Me doy cuenta que no estoy sola, que muchos como yo están disfrutando de sus pensamientos. Entre tanta cosa que van pasando por mi mente vuelvo a lo que acapara la mayor parte de mí: mis hijos. Pienso: ¿ya se habrán despertado? ¿qué estarán desayunando, logrará mi esposo cuidarlos estas dos horas? ¿será que cuando llegue mi casa parecerá un campo de batalla? Y este domingo en específico, como eran 18 kilómetros los que me tocaban correr, me dio tiempo para hacer una analogía entre los entrenos, las carreras y la maternidad. Acá se las dejo:

  • Cada uno va a su propio paso y eso hay que respetarlo. Aquel paso en el cual nos sentimos cómodos, sabemos que podemos avanzar y que al mismo tiempo nos reta a ir mejorando.
  • Hay días que queremos literalmente tirar la toalla. Nos cuestionamos ¿por qué realmente estamos haciendo esto?

  • Nos damos cuenta que no estamos solas, tanto en la corrida como en la maternidad hay primerizos, experimentados, personas que les encanta ir acompañadas y aquellas que prefieren ir solas.
  • Hay días que queremos ignorar la alarma y solo seguir durmiendo.
  • Hay otros días que nos sentimos las mejores maratonistas/mamás del mundo, hay otros tantos que pensamos que todo lo estamos haciendo mal.
  • Vemos pasar a corredores que sabemos van igual de cansados que nosotras y al igual que en la maternidad un simple saludo o una mirada de complicidad basta con entender que nos están diciendo: ¡ánimo que si se puede!
  • Podemos leer libros, investigar, googlear la mejor manera de correr o criar a los peques, pero en la práctica todo nos puede salir al revés.

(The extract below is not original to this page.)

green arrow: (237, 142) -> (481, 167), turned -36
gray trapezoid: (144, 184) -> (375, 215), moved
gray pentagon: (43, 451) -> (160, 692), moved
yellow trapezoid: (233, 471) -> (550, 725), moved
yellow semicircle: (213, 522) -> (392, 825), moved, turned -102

  • En la maternidad como en la corrida no hay que compararse, hay unos que nacieron para esto, les sale natural, muchos otros nos tenemos que esforzar un poco más.
  • Algunas veces es necesario hacer una pausa, un descanso, desconectarnos un poco, esto nos sirve para valorar lo que tenemos, incluso llegamos a extrañar ponernos nuestros tennis o preparar una pacha.

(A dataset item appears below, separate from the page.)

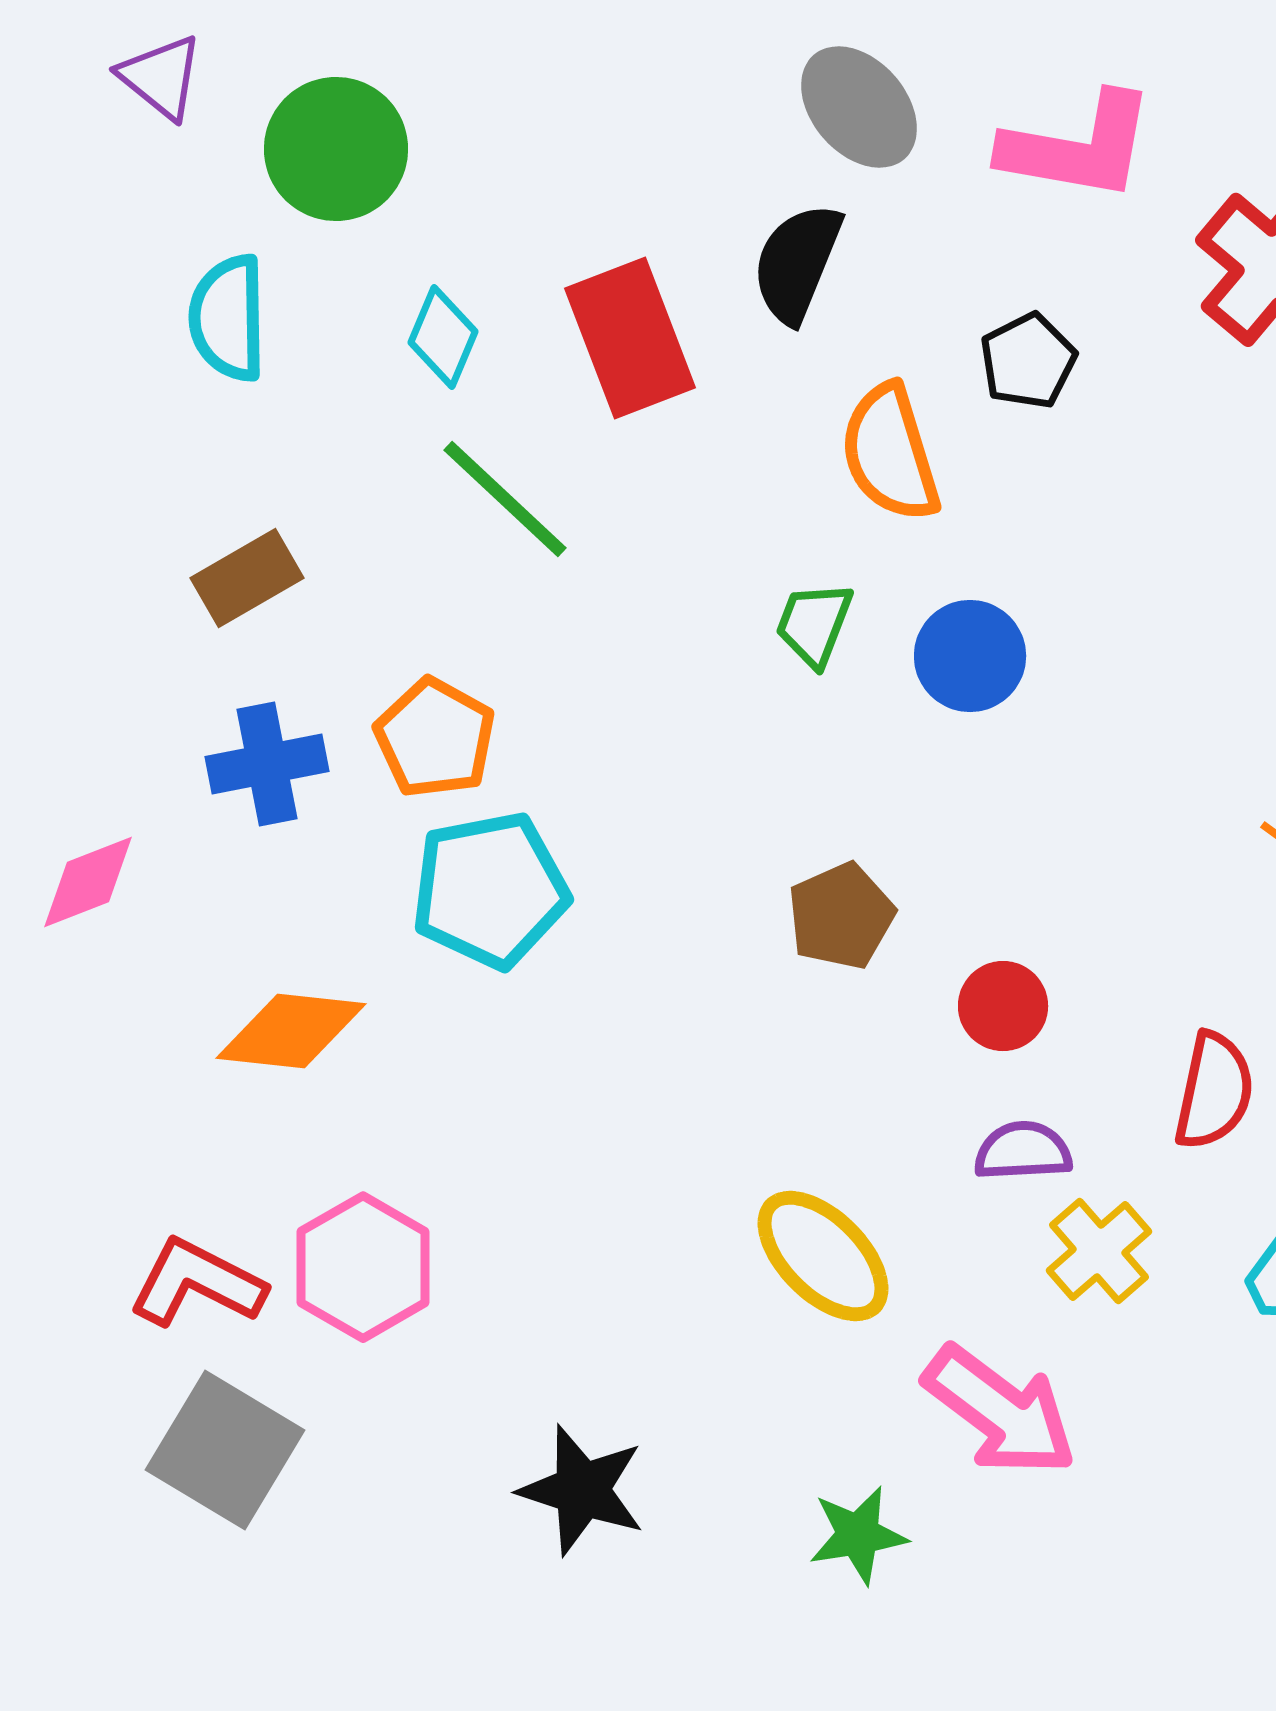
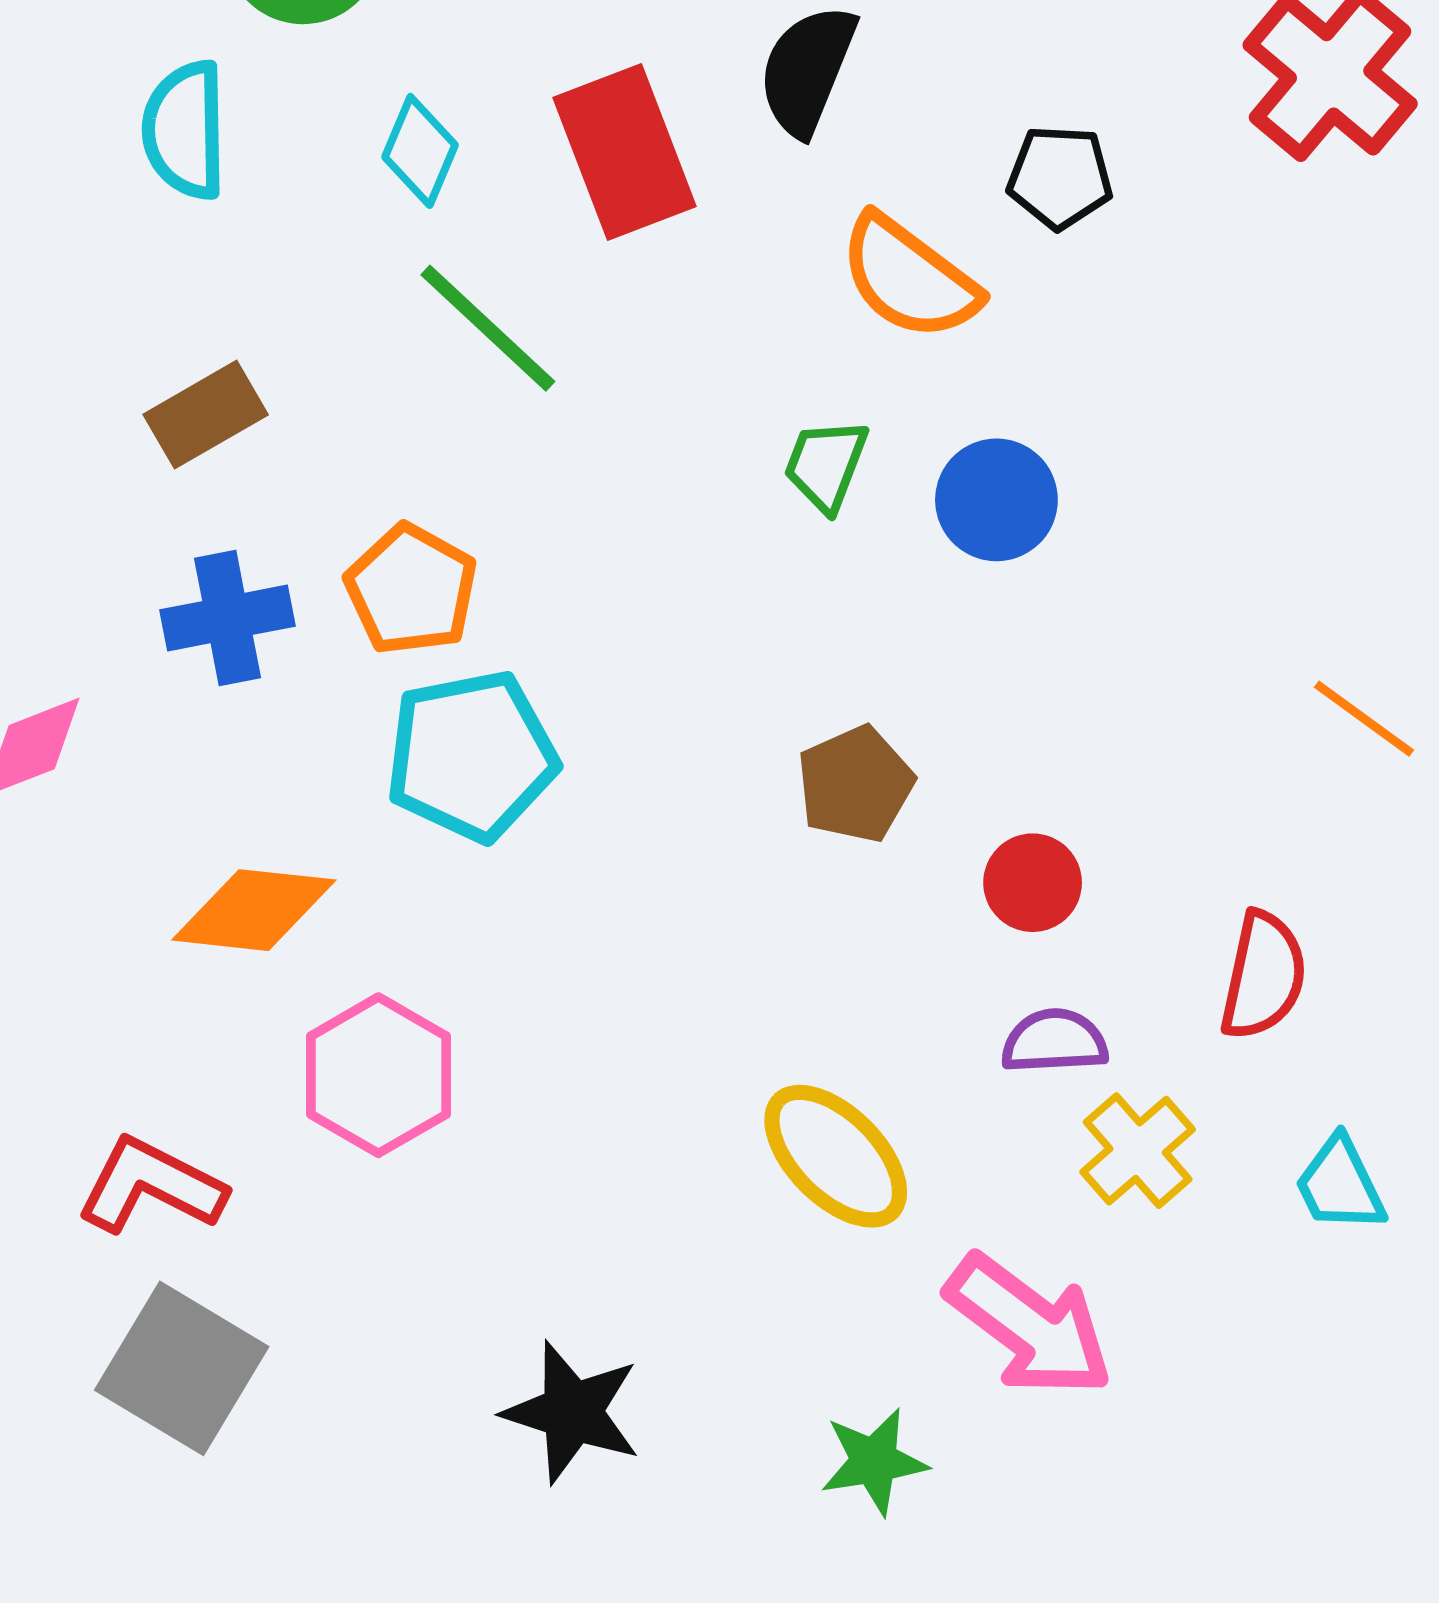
black pentagon: (1028, 361) -> (1060, 177), turned 30
orange semicircle: (890, 453) -> (909, 278), turned -36
pink hexagon: (363, 1267) -> (378, 1075), moved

  • Al igual que a nuestros hijos, nos encanta presumir de nuestros entrenos y carreras en las redes sociales o con nuestros amigos y quienes no están en las mismas realmente no nos entienden.
  • Puede ser que alguien tenga el último modelo de tennis o carruaje ¿y eso qué?
  • Los corredores experimentados al igual que las abuelitas nos aconsejan: vayan despacio, poco a poco, con mucha paciencia.
  • Arreglar una pañalera es todo un arte al igual que empacar y preparar todo lo que necesitamos para un entreno largo: pachas, hidratación, geles de energía, cambio de ropa, bloqueador, y la lista puede seguir.
  • Todos están corriendo su propia carrera.

Entre estos pensamientos y conforme pasaban los kilómetros también me acordé de mis partos: naturales y sin epidural y pude compararlo con el dolor y gran satisfacción que fue terminar mi primera maratón. Pocas cosas se pueden comparar con cruzar la meta después de 42 km y colgarse esa medalla, sin duda alguna el tener a nuestros hijos en brazos es una de ellas. Nuestro cuerpo y mente es capaz de esto y mucho más. He terminado al fin el entreno de ese día y llego a la conclusión que la maternidad no es una carrera, es un entreno constante, de todos los días, así que más vale irse disfrutando el recorrido. ¡Nos vemos en la 21k de la Ciudad!